Il faut savoir qu’Aloysius Bertrand a truffé son poème de symboles, et je ne dois qu’à une analyse trouvée sur Internet de les reconnaître ! Mais même sans savoir, la scène décrite est passionnante, je ne pouvais m’empêcher de m’y imaginer, et d’ailleurs tout est fait pour puisque le récit est fait à la première personne ; on nous fait entendre les bruits, et voir les mouvements des éléments tels que le vent ou le feu. Le poète évoque avec à la fois réalisme et mysticisme le cercle des douze enchanteurs, la tempête d’abord diabolique puis divine lorsqu’intervient le courroux du dieu chrétien. L’ensemble est terrifiant, tout s’enchaîne très vite sans que l’on puisse savoir s’il s’agit d’une scène réelle, ou d’un cauchemar qui déborde dans la réalité. Rien n’est laissé au hasard : tout d’abord, le nom de St-Jean : il indique que la cathédrale se trouve à Dijon, mais il faut aussi savoir que c’est l’évangéliste St-Jean qui nous a donné le récit biblique de l’Apocalypse, et dans ce récit on y trouve justement des magiciens brûlés. Les grues évoquées sont des animaux gardiens du sacré, supposés se tenir devant les portes de l’Enfer ou du Paradis pour monter la garde. Le jasmin également est considéré comme une protection contre le mal, ainsi qu’une plante protégeant le sommeil. De plus, c’est aussi une plante qui signifie l’amour ou qui permet de le déclarer en langage des fleurs ; associé avec le Roman de la Rose, un livre médiéval sur l’amour courtois, on glisse doucement vers une interprétation érotique du poème, sans que rien ne soit très clair, peut-être que le poète cherche simplement la beauté artistique. Pas besoin en revanche de vous parler du nombre 12, il est omniprésent dans la Bible au même titre que le chiffre 7. La flèche gothique du clocher est quant à elle le symbole de la lumière divine qui perce les ténèbres, et effectivement à la fin du poème, c’est la lumière qui s’impose et qui bouleverse tout.

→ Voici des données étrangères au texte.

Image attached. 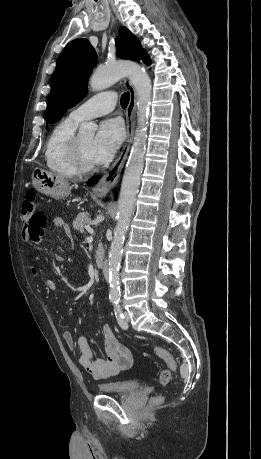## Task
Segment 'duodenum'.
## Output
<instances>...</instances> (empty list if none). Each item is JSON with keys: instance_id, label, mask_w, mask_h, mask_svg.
I'll return each instance as SVG.
<instances>
[{"instance_id": "obj_1", "label": "duodenum", "mask_w": 261, "mask_h": 459, "mask_svg": "<svg viewBox=\"0 0 261 459\" xmlns=\"http://www.w3.org/2000/svg\"><path fill=\"white\" fill-rule=\"evenodd\" d=\"M99 266L103 272L104 277L108 280L109 278V267L108 264L105 261H101L99 263Z\"/></svg>"}]
</instances>
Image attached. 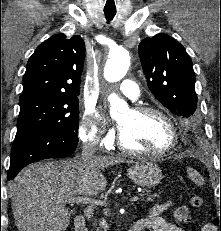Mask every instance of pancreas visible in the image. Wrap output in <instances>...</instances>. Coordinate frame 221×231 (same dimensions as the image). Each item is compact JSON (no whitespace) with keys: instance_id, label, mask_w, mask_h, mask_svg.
Segmentation results:
<instances>
[{"instance_id":"obj_1","label":"pancreas","mask_w":221,"mask_h":231,"mask_svg":"<svg viewBox=\"0 0 221 231\" xmlns=\"http://www.w3.org/2000/svg\"><path fill=\"white\" fill-rule=\"evenodd\" d=\"M158 196L157 194H153L151 195L150 193H147V198L145 199L146 201H152L154 197ZM105 214H107V211L104 212ZM100 228L104 229L105 231H107L108 229V224L106 223V221L104 219L100 220L99 223Z\"/></svg>"}]
</instances>
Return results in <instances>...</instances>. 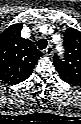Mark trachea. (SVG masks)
<instances>
[{
  "mask_svg": "<svg viewBox=\"0 0 81 124\" xmlns=\"http://www.w3.org/2000/svg\"><path fill=\"white\" fill-rule=\"evenodd\" d=\"M47 44H48V42H47L46 39H40V40L38 41V43H37L38 48H39L40 50L46 49Z\"/></svg>",
  "mask_w": 81,
  "mask_h": 124,
  "instance_id": "obj_1",
  "label": "trachea"
}]
</instances>
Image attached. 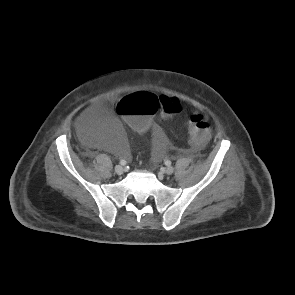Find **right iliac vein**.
Instances as JSON below:
<instances>
[{"label": "right iliac vein", "instance_id": "obj_1", "mask_svg": "<svg viewBox=\"0 0 295 295\" xmlns=\"http://www.w3.org/2000/svg\"><path fill=\"white\" fill-rule=\"evenodd\" d=\"M115 172H116L118 175H121V174L124 172V168H123V166H121V165H117V166H115Z\"/></svg>", "mask_w": 295, "mask_h": 295}]
</instances>
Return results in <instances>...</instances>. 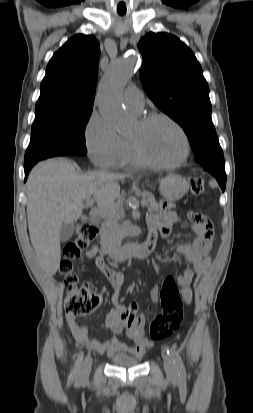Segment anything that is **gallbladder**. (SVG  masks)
<instances>
[{
	"label": "gallbladder",
	"instance_id": "gallbladder-1",
	"mask_svg": "<svg viewBox=\"0 0 253 413\" xmlns=\"http://www.w3.org/2000/svg\"><path fill=\"white\" fill-rule=\"evenodd\" d=\"M75 231V225L70 223V224H63L60 229L59 233V240L60 242H65L71 238Z\"/></svg>",
	"mask_w": 253,
	"mask_h": 413
}]
</instances>
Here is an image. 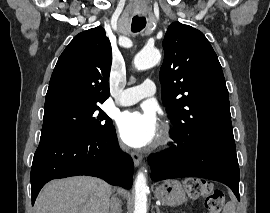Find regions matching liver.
Here are the masks:
<instances>
[{"label":"liver","instance_id":"1","mask_svg":"<svg viewBox=\"0 0 270 213\" xmlns=\"http://www.w3.org/2000/svg\"><path fill=\"white\" fill-rule=\"evenodd\" d=\"M112 187L105 181L78 176L48 183L36 202V213H108Z\"/></svg>","mask_w":270,"mask_h":213}]
</instances>
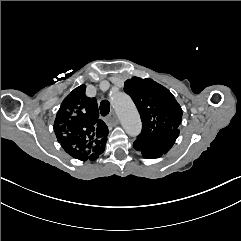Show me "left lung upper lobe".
<instances>
[{
	"label": "left lung upper lobe",
	"mask_w": 241,
	"mask_h": 241,
	"mask_svg": "<svg viewBox=\"0 0 241 241\" xmlns=\"http://www.w3.org/2000/svg\"><path fill=\"white\" fill-rule=\"evenodd\" d=\"M124 91L134 101L142 121L136 143L142 148L157 149L165 136L179 131L182 109L172 93L150 78L133 77Z\"/></svg>",
	"instance_id": "obj_1"
}]
</instances>
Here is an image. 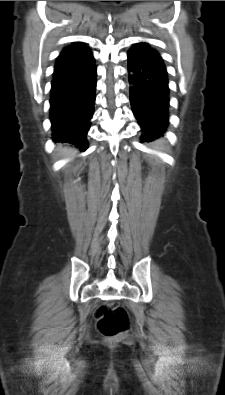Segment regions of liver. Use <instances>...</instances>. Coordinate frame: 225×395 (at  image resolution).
I'll return each mask as SVG.
<instances>
[{"instance_id":"1","label":"liver","mask_w":225,"mask_h":395,"mask_svg":"<svg viewBox=\"0 0 225 395\" xmlns=\"http://www.w3.org/2000/svg\"><path fill=\"white\" fill-rule=\"evenodd\" d=\"M59 151H60L64 156H69V157L74 156V154H75V152H76L73 148H70V147H67V146H65V147L59 146Z\"/></svg>"}]
</instances>
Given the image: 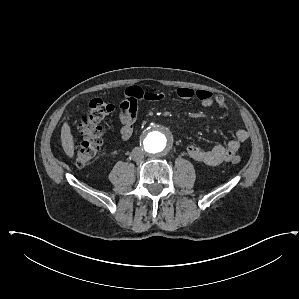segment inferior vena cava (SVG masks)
<instances>
[{
	"label": "inferior vena cava",
	"mask_w": 299,
	"mask_h": 299,
	"mask_svg": "<svg viewBox=\"0 0 299 299\" xmlns=\"http://www.w3.org/2000/svg\"><path fill=\"white\" fill-rule=\"evenodd\" d=\"M132 159L136 162H140L144 158V150L140 147H135L131 153Z\"/></svg>",
	"instance_id": "obj_1"
}]
</instances>
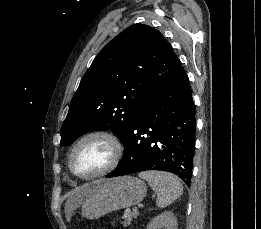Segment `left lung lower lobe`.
Returning <instances> with one entry per match:
<instances>
[{
    "mask_svg": "<svg viewBox=\"0 0 261 229\" xmlns=\"http://www.w3.org/2000/svg\"><path fill=\"white\" fill-rule=\"evenodd\" d=\"M195 131L192 91L188 76L180 66L151 91L124 142L122 160L106 177L161 170L189 183Z\"/></svg>",
    "mask_w": 261,
    "mask_h": 229,
    "instance_id": "1",
    "label": "left lung lower lobe"
}]
</instances>
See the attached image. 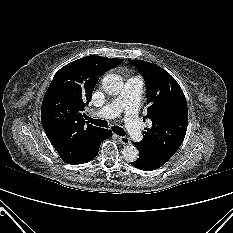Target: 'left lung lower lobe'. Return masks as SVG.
Wrapping results in <instances>:
<instances>
[{"label": "left lung lower lobe", "instance_id": "0a47b994", "mask_svg": "<svg viewBox=\"0 0 233 233\" xmlns=\"http://www.w3.org/2000/svg\"><path fill=\"white\" fill-rule=\"evenodd\" d=\"M133 144L136 146L135 143ZM138 151H139V158H137L135 161L131 163L134 167L138 169L145 171H152L158 169L159 167L165 164V162H162L156 159L155 157L146 154L143 150L139 148Z\"/></svg>", "mask_w": 233, "mask_h": 233}]
</instances>
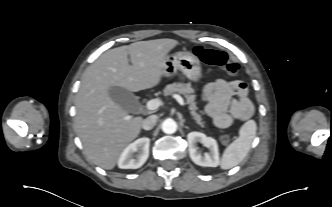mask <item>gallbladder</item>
<instances>
[{
    "instance_id": "1",
    "label": "gallbladder",
    "mask_w": 332,
    "mask_h": 207,
    "mask_svg": "<svg viewBox=\"0 0 332 207\" xmlns=\"http://www.w3.org/2000/svg\"><path fill=\"white\" fill-rule=\"evenodd\" d=\"M109 95L116 104H118L120 107L127 111L133 112L137 109V97L130 91L122 87L112 86L109 89Z\"/></svg>"
}]
</instances>
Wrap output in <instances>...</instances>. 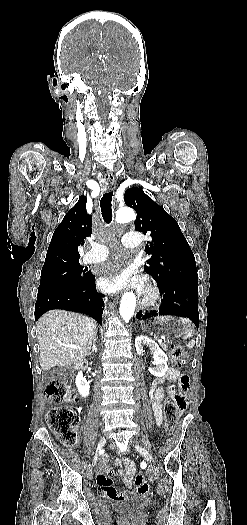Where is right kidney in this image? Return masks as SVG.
Returning a JSON list of instances; mask_svg holds the SVG:
<instances>
[{
  "label": "right kidney",
  "instance_id": "1",
  "mask_svg": "<svg viewBox=\"0 0 247 525\" xmlns=\"http://www.w3.org/2000/svg\"><path fill=\"white\" fill-rule=\"evenodd\" d=\"M75 385L81 397H88L89 391H90V385L89 383H87L85 377H83L82 371H79V373H77L76 379H75Z\"/></svg>",
  "mask_w": 247,
  "mask_h": 525
}]
</instances>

Bref, vous comprenez maintenant pourquoi j’adore ce poème ^^ J’ai eu du mal pour lui trouver une illustration, c’est incroyable à quel point les sorciers sont peu représentés dans la peinture ; pas de problème pour les sorcières, mais les sorciers, tintin ! Je pensais montrer un sabbat, mais j’ai donc dû renoncer. En revanche, j’ai trouvé un autre tableau, celui de François Alexandre Pernot, peint en 1837 et représentant l’incendie de la cathédrale Notre-Dame de Chartres, qui avait eu lieu l’année précédente. Cette pauvre cathédrale a été incendiée plusieurs fois, notamment en 1194 où pour la reconstruire les bourgeois de la ville avaient offert de splendides vitraux représentant divers métiers médiévaux (un régal pour les historiens). Je ne vous surprendrai pas beaucoup en vous disant que ça m’a beaucoup fait penser à l’incendie de Notre-Dame. Bien sûr, l’église ne brûle pas dans le poème, mais l’éclat du feu me rappelle ces scènes d’incendie. Qui sait, peut-être que des sorciers en herbe étaient en train de jeter un sort quand le feu s’est déclaré ? En tout cas, j’aime beaucoup ce tableau, la lueur impitoyable des flammes et l’éclat de la lune contrastent magnifiquement dans le ciel, comme un affrontement céleste. La Terre rougeoie, comme si l’espace d’un instant l’Enfer y avait ouvert ses portes.